The recent dynamics around the illegal postings by the David Horowitz Center highlight the dangers of the continued campaign to fight “hate” speech. Unlike last year’s poster that focused specifically on Hamas supporters, this one inappropriately made indefensible charges of supporting terrorism against two faculty members, Corey Robin and Samir Chopra.
I must say, however, that I was troubled by Professor Chopra’s action last year when he pleaded with the Administration not to punish the anti-Semitic actions of SJP when it disrupted a Faculty Council meeting and called its chair, “Zionist …” simply because he wore a yarmulke. After disrupting another meeting, SJP members left chanting the slogan: “From the river to the sea, Palestine will be free.” After some particularly noxious SJP behavior of at the University of Illinois, including chanting “there is no room for fascists, white supremacists, or Zionists” — the school’s chancellor Robert J. Jones denounced “anti-Semitic attacks hidden under the guise of anti-Zionist rhetoric.”

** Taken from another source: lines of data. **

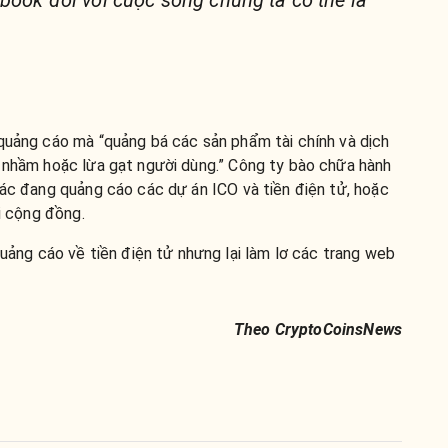
book đối với cuộc sống chúng ta có thể là
 quảng cáo mà “quảng bá các sản phẩm tài chính và dịch
u nhầm hoặc lừa gạt người dùng.” Công ty bào chữa hành
hác đang quảng cáo các dự án ICO và tiền điện tử, hoặc
ới cộng đồng.
ảng cáo về tiền điện tử nhưng lại làm lơ các trang web
Theo CryptoCoinsNews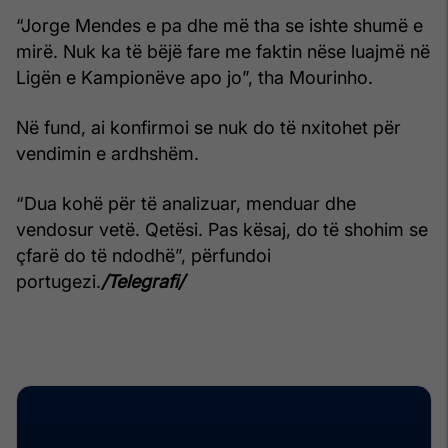
“Jorge Mendes e pa dhe më tha se ishte shumë e
mirë. Nuk ka të bëjë fare me faktin nëse luajmë në
Ligën e Kampionëve apo jo”, tha Mourinho.
Në fund, ai konfirmoi se nuk do të nxitohet për
vendimin e ardhshëm.
“Dua kohë për të analizuar, menduar dhe
vendosur vetë. Qetësi. Pas kësaj, do të shohim se
çfarë do të ndodhë”, përfundoi
portugezi.
/Telegrafi/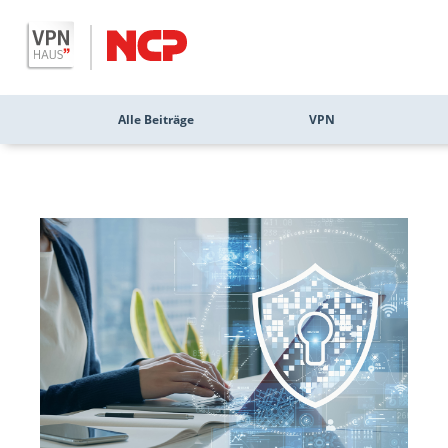
Alle Beiträge
VPN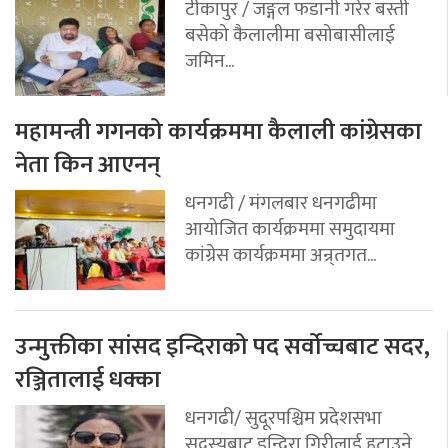
टीकापुर / जङ्गल फडानी गरेर बस्ती
बसेको कैलालीमा बसोबासीलाई
जमिन...
महामन्त्री गगनको कार्यक्रममा कैलाली कांग्रेसका
नेता किन आएनन्
धनगढी / मंगलबार धनगढीमा
आयोजित कार्यक्रममा समुदायमा
कांग्रेस कार्यक्रममा अन्र्तगत...
उन्मुक्तीका सांसद इन्दिराको पद सर्वोच्चबाट सदर,
रञ्जितालाई धक्का
धनगढी/ सुदूरपश्चिम प्रदेशसभा
सदस्यबाट इन्दिरा गिरीलाई हटाउने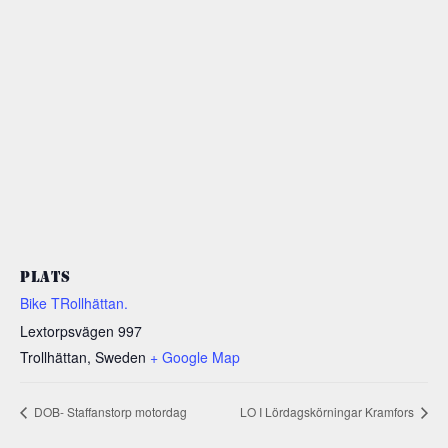
PLATS
Bike TRollhättan.
Lextorpsvägen 997
Trollhättan
,
Sweden
+ Google Map
DOB- Staffanstorp motordag
LO I Lördagskörningar Kramfors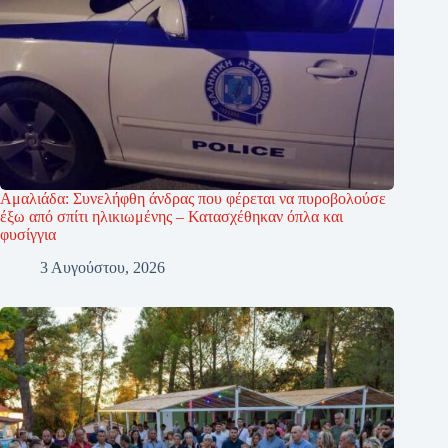
Αμαλιάδα: Συνελήφθη άνδρας που φέρεται να πυροβολούσε
έξω από σπίτι ηλικιωμένης – Κατασχέθηκαν όπλα και
φυσίγγια
3 Αυγούστου, 2026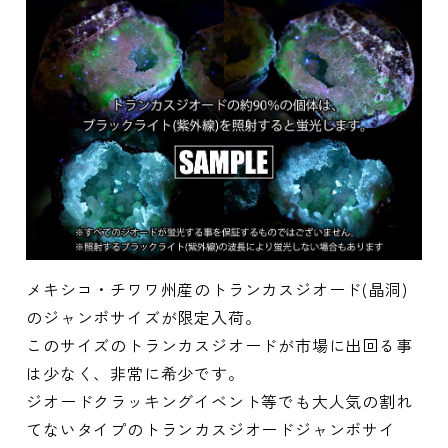
メキシコ・チワワ州産のトランカスジオード(晶洞)
のジャンボサイズが限定入荷。
このサイズのトランカスジオードが市場に出回る事
は少なく、非常に希少です。
ジオードクラッキングイベント等でも大人気の割れ
てないタイプのトランカスジオードジャンボサイ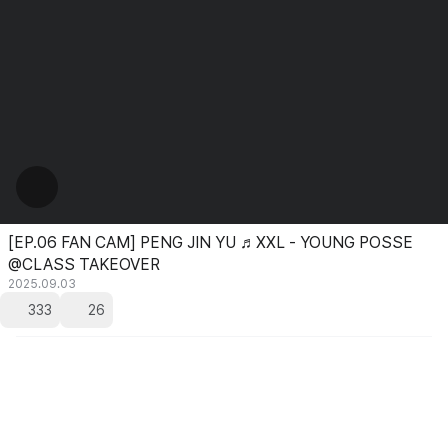
[EP.06 FAN CAM] PENG JIN YU ♬XXL - YOUNG POSSE
@CLASS TAKEOVER
2025.09.03
333
26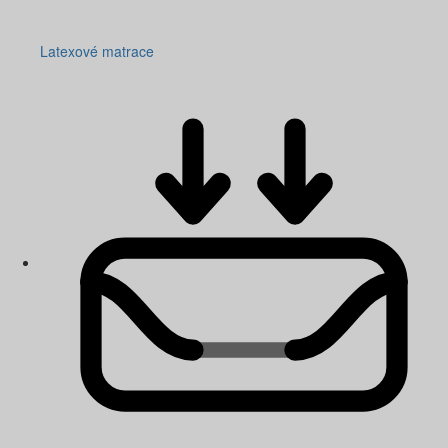
Latexové matrace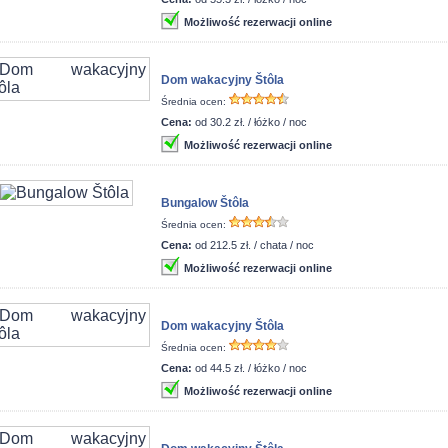
Możliwość rezerwacji online
Dom wakacyjny Štôla
Średnia ocen:
Cena:
od 30.2 zł. / łóżko / noc
Możliwość rezerwacji online
Bungalow Štôla
Średnia ocen:
Cena:
od 212.5 zł. / chata / noc
Możliwość rezerwacji online
Dom wakacyjny Štôla
Średnia ocen:
Cena:
od 44.5 zł. / łóżko / noc
Możliwość rezerwacji online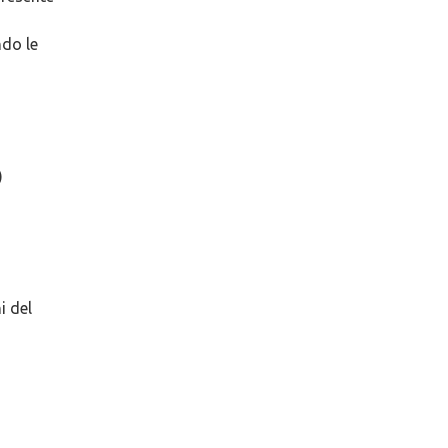
ndo le
)
i del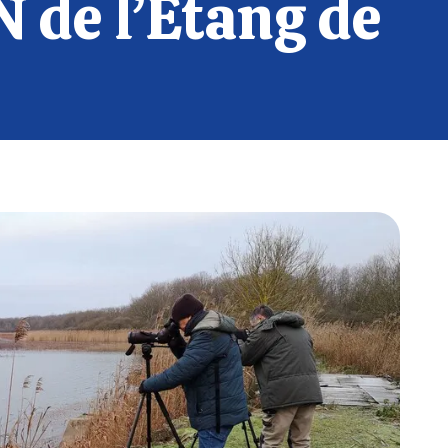
N de l’Etang de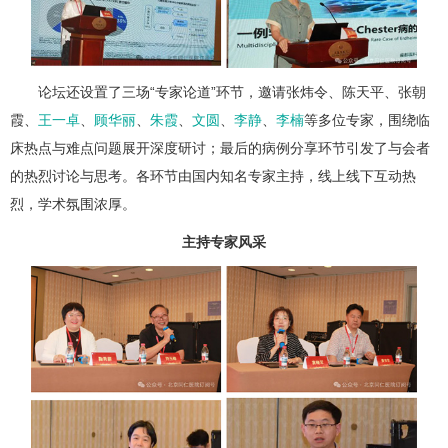
论坛还设置了三场“专家论道”环节，邀请张炜令、陈天平、张朝
霞、
王一卓
、
顾华丽
、
朱霞
、
文圆
、
李静
、
李楠
等多位专家，围绕临
床热点与难点问题展开深度研讨；最后的病例分享环节引发了与会者
的热烈讨论与思考。各环节由国内知名专家主持，线上线下互动热
烈，学术氛围浓厚。
主持专家风采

While I strongly criticize this year’s David Horowitz Center poster, it is wrong to label the organization an anti-Muslim hate group. This designation by the Southern Poverty Law Center includes individuals or organizations simply because they strongly criticize aspects of Muslim culture. For example, Ayaan Hirshi Ali is on the list because of her strident condemnation of genital mutilation and honor killings.
This mislabeling is used at universities around the country to stifle discourse by characterizing opposing views as “hateful” or reflecting “white supremacist” ideas. For too many, Black Lives Matter’s hostile rhetoric towards police is acceptable but those who defend the police engage in “hateful” speech and have been blocked from speaking at some college campuses. In my own area of professional specialization – economic discrimination – many explanations for racial disparities other than racism are off the table. Almost any inquiry into black behaviors is considered “white supremacist.” In the case of Amy Wax at the University of Pennsylvania, a politically correct attack has led to widely supported demands to remove her from teaching a required first-year law school course, one for which she has won numerous teaching awards. Last week, repeated interruptions of Betsy DeVos’ Harvard talk were justified by claims that she, too, is a “white supremacist.” Thus, for me, however well intentioned, university campaigns against “hate speech” invariably involve mislabeling that leads to suppression of important discourses.